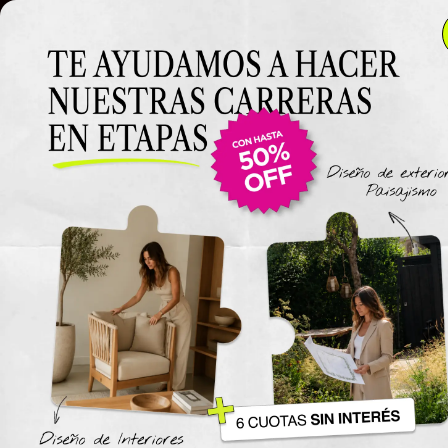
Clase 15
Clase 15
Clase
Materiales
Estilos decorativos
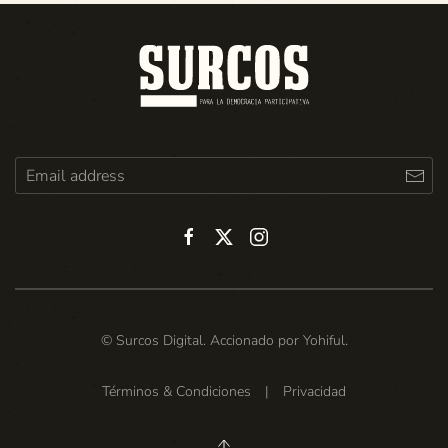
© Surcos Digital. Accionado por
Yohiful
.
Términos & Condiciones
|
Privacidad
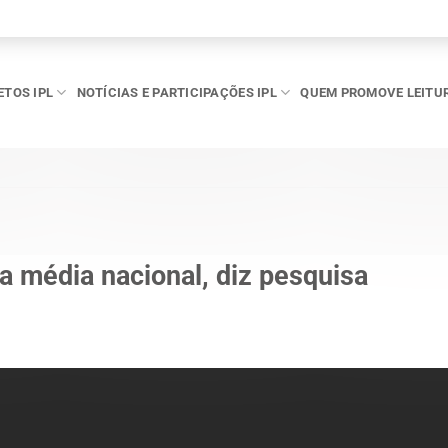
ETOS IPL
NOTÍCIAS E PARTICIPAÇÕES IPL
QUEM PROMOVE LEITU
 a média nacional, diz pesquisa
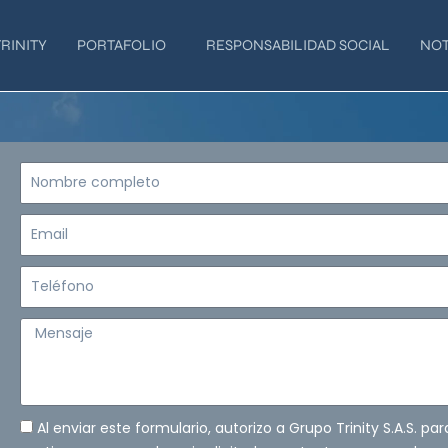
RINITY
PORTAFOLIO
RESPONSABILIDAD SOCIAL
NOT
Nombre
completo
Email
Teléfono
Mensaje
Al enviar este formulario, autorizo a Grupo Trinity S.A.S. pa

▬▬▬▬▬▬

_Problem to solve:_ Render all entries verbatim, excluding any pictures they hold.

_Task solution:_
Clase 15
Clase 15
Clase
Materiales
Estilos decorativos
© Surcos Digital. Accionado por
Yohiful
.
Términos & Condiciones
|
Privacidad
ETOS IPL
NOTÍCIAS E PARTICIPAÇÕES IPL
QUEM PROMOVE LEITU
 a média nacional, diz pesquisa
RINITY
PORTAFOLIO
RESPONSABILIDAD SOCIAL
NOT
Nombre
completo
Email
Teléfono
Mensaje
Al enviar este formulario, autorizo a Grupo Trinity S.A.S. pa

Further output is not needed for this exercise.